8. The speech encoding apparatus according to claim 1, wherein the
sorting section rearranges the pulses to be grouped into the
plurality of subsets in a predetermined order.
9. The speech encoding method comprising the steps of: calculating
correlation values in candidate pulse positions using a target
signal and a plurality of pulses forming a fixed codebook, and
calculating, on a per pulse basis, representative values of the
pulses using maximum values of the correlation values; sorting the
representative values acquired on a per pulse basis, grouping
pulses corresponding to the sorted representative values into a
plurality of predetermined subsets and determining a first subset
to be searched first among the plurality of subsets; and searching
the fixed codebook using the first subset and generating a code
indicating positions and polarities of the plurality of pulses for
minimizing coding distortion.
Description
TECHNICAL FIELD
[0001] The present invention relates to a speech encoding apparatus
and speech encoding method. In particular, the present invention
relates to a speech encoding apparatus and speech encoding method
for performing a fixed codebook search.
BACKGROUND ART
[0002] In mobile communication, compression coding for digital
information about speech and images is essential for efficient use
of transmission bands. Especially, expectations for speech codec
(encoding and decoding) techniques widely used for mobile phones
are high, and further improvement of sound quality is demanded for
conventional high-efficiency coding of high compression
performance.
[0003] Recently, standardization of scalable codec having a
multilayer configuration is underway by, for example, ITU-T
(International Telecommunication Union Telecommunication
Standardization Sector) and MPEG (Moving Picture Expert Group), and
more efficient and higher-quality speech codec is demanded.

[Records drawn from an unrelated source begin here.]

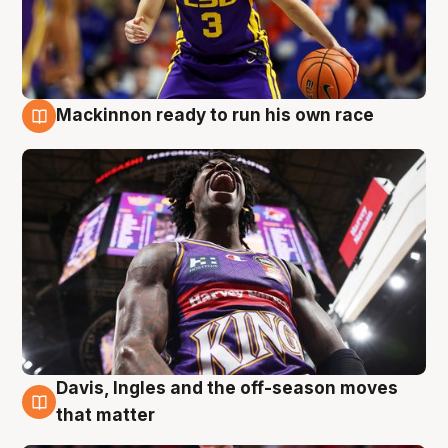
Mackinnon ready to run his own race
6 Aug
Davis, Ingles and the off-season moves
6 Aug
that matter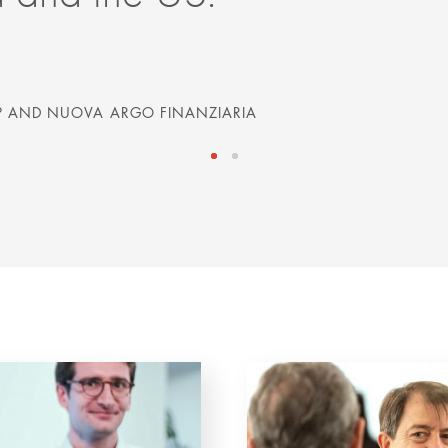
 AND NUOVA ARGO FINANZIARIA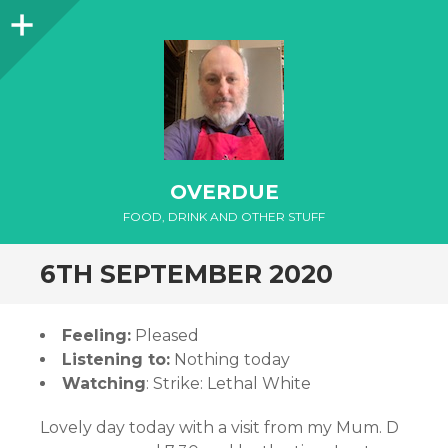
Sidebar
OVERDUE
FOOD, DRINK AND OTHER STUFF
6TH SEPTEMBER 2020
Feeling:
Pleased
Listening to:
Nothing today
Watching
: Strike: Lethal White
Lovely day today with a visit from my Mum. D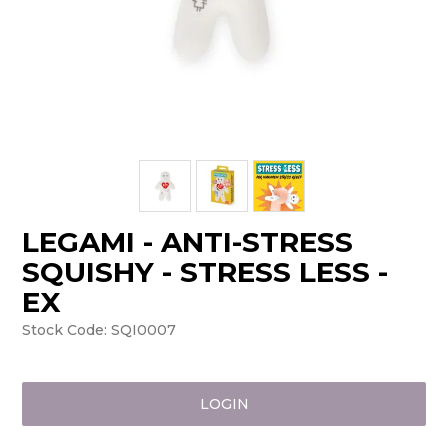
LEGAMI - ANTI-STRESS
SQUISHY - STRESS LESS -
EX
Stock Code:
SQI0007
LOGIN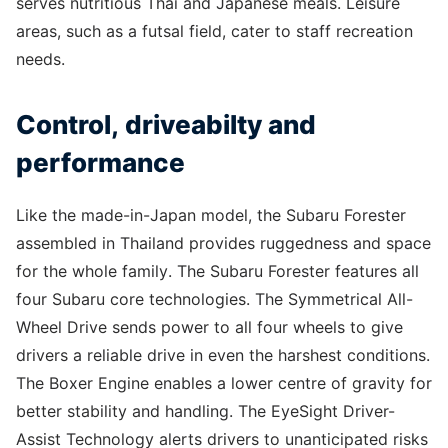
serves nutritious Thai and Japanese meals. Leisure
areas, such as a futsal field, cater to staff recreation
needs.
Control, driveabilty and
performance
Like the made-in-Japan model, the Subaru Forester
assembled in Thailand provides ruggedness and space
for the whole family. The Subaru Forester features all
four Subaru core technologies. The Symmetrical All-
Wheel Drive sends power to all four wheels to give
drivers a reliable drive in even the harshest conditions.
The Boxer Engine enables a lower centre of gravity for
better stability and handling. The EyeSight Driver-
Assist Technology alerts drivers to unanticipated risks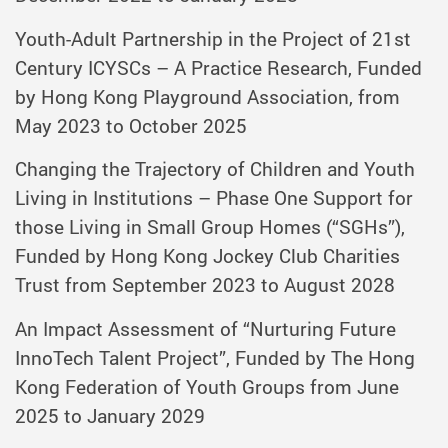
Youth-Adult Partnership in the Project of 21st
Century ICYSCs – A Practice Research, Funded
by Hong Kong Playground Association, from
May 2023 to October 2025
Changing the Trajectory of Children and Youth
Living in Institutions – Phase One Support for
those Living in Small Group Homes (“SGHs”),
Funded by Hong Kong Jockey Club Charities
Trust from September 2023 to August 2028
An Impact Assessment of “Nurturing Future
InnoTech Talent Project”, Funded by The Hong
Kong Federation of Youth Groups from June
2025 to January 2029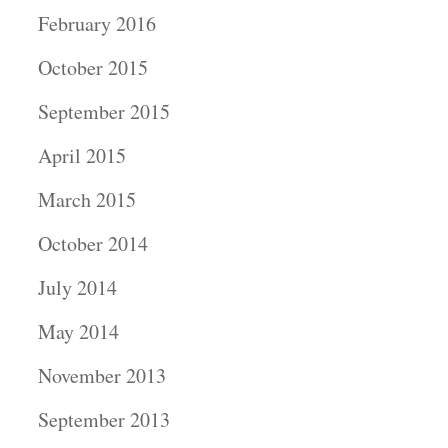
February 2016
October 2015
September 2015
April 2015
March 2015
October 2014
July 2014
May 2014
November 2013
September 2013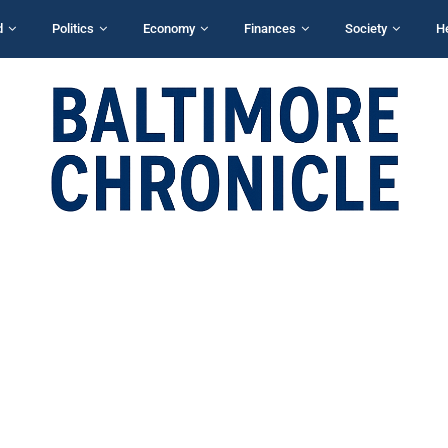
d
Politics
Economy
Finances
Society
H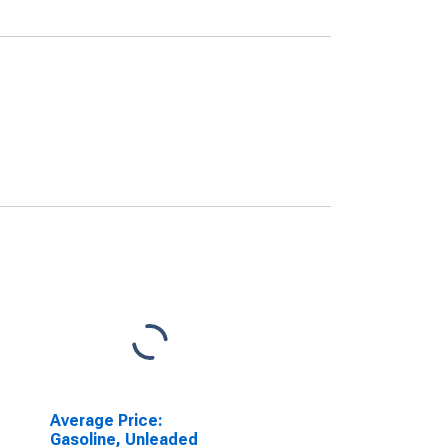
Average Price:
Gasoline, Unleaded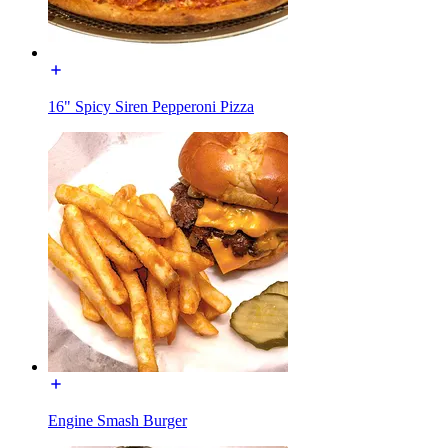
16" Spicy Siren Pepperoni Pizza
Engine Smash Burger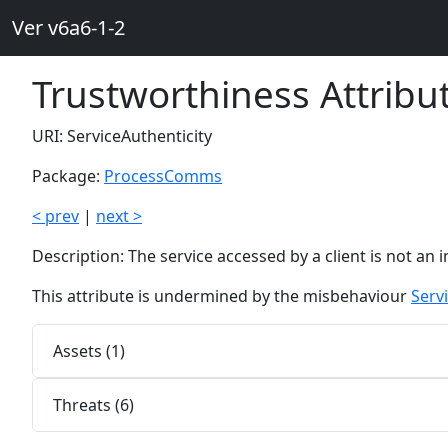
Ver v6a6-1-2
Trustworthiness Attribu
URI: ServiceAuthenticity
Package:
ProcessComms
< prev
|
next >
Description: The service accessed by a client is not an 
This attribute is undermined by the misbehaviour
Serv
Assets (1)
Threats (6)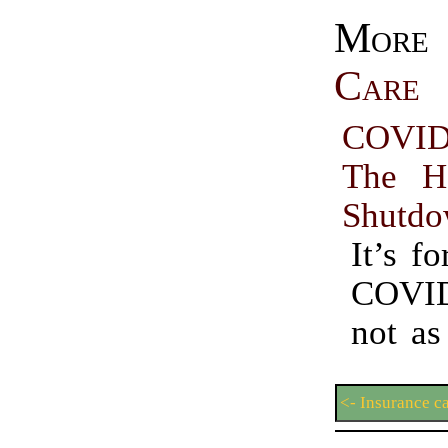
Mo
Care
COVID
The H
Shutd
It’s fo
COVI
not as
<- Insurance c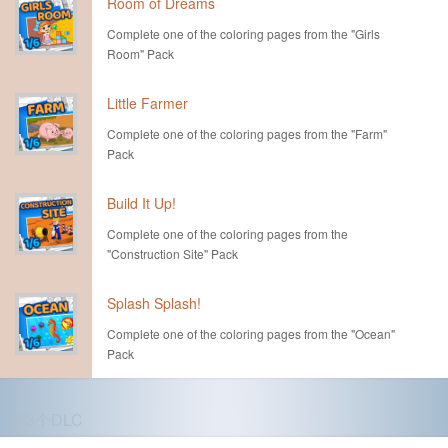
Room of Dreams
Complete one of the coloring pages from the "Girls
Room" Pack
Little Farmer
Complete one of the coloring pages from the "Farm"
Pack
Build It Up!
Complete one of the coloring pages from the
"Construction Site" Pack
Splash Splash!
Complete one of the coloring pages from the "Ocean"
Pack
第3个DLC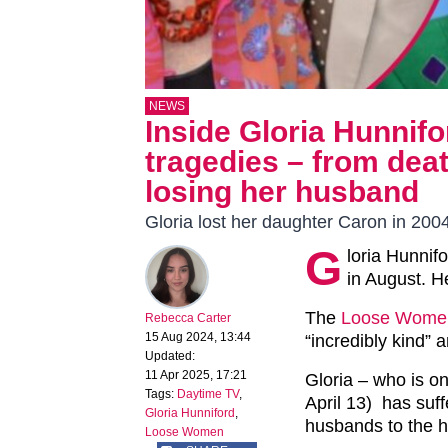
NEWS
Inside Gloria Hunnifo
tragedies – from deat
losing her husband
Gloria lost her daughter Caron in 200
G
loria Hunnif
in August. H
The
Loose Wome
Rebecca Carter
15 Aug 2024, 13:44
“incredibly kind” 
Updated:
11 Apr 2025, 17:21
Gloria – who is on
Tags:
Daytime TV
,
April 13) has suff
Gloria Hunniford
,
husbands to the h
Loose Women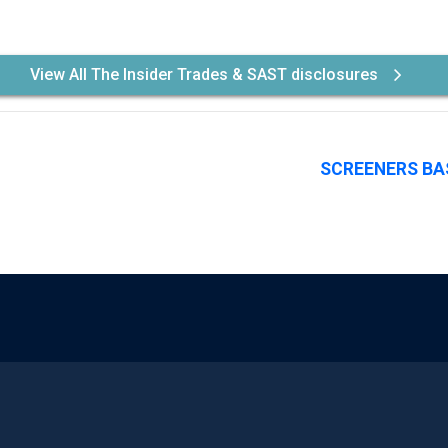
View All The Insider Trades & SAST disclosures
SCREENERS BA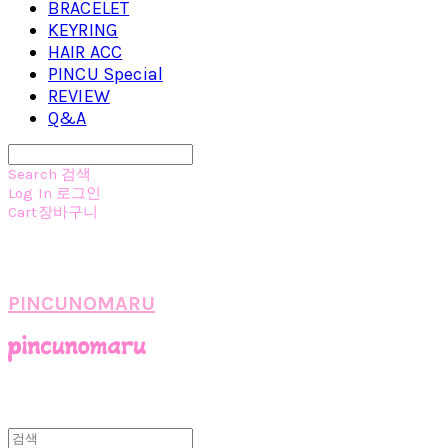
BRACELET
KEYRING
HAIR ACC
PINCU Special
REVIEW
Q&A
Search
검색
Log In
로그인
Cart
장바구니
PINCUNOMARU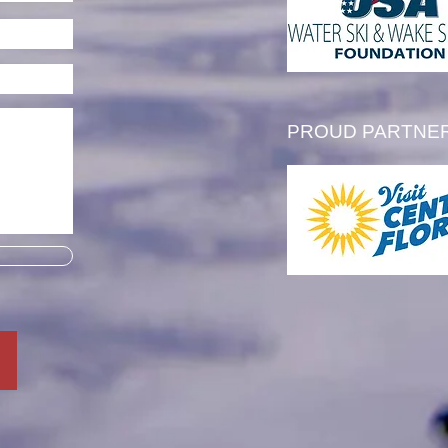
ern Region Scholarship
PROUD PARTNE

[0004] The performance of speech coding technique, which has
improved significantly by the basic scheme "CELP (Code Excited
Linear Prediction)," modeling the vocal system of speech and
adopting vector quantization skillfully, is further improved by
fixed excitation techniques using a small number of pulses, such as
the algebraic codebook disclosed in Non-Patent Document 1. ITU-T
recommendation G.729 and ETSI (European Telecommunication Standard
Institute) standard AMR (Adaptive Multi-Rate) proposes
representative CELP codec using an algebraic codebook, and are
widely used all over the world.
[0005] In the case of performing speech encoding using an algebraic
codebook, taking into account the mutual influence between pulses
forming the algebraic codebook, it is desirable to search all
combinations of pulses (hereinafter "whole search"). However, when
the number of pulses increases, the amount of calculations required
for a search increases exponentially. By contrast with this,
Non-Patent document 2 discloses, for example, partial search,
pruning search and Viterbi search as algebraic codebook search
methods to reduce the amount of calculations significantly and
substantially maintain the performance in the case of the whole
search at the same time.
[0006] Among these, especially, partial search is the simplest
method providing an effect of reducing the amount of calculations
significantly. Here, partial search is the method of dividing a
closed loop into a plurality of smaller closed loops and performing
an open-loop search in the plurality of closed loops. In this
partial search, it is possible to reduce the amount of calculations
significantly according to the number of divisions. Also, partial
search is used in international standard schemes, and, in algebraic
codebook search of ETSI standard AMR, which is the standard codec
of the third-generation mobile phones, partial search is performed
after dividing four pulses into two subsets.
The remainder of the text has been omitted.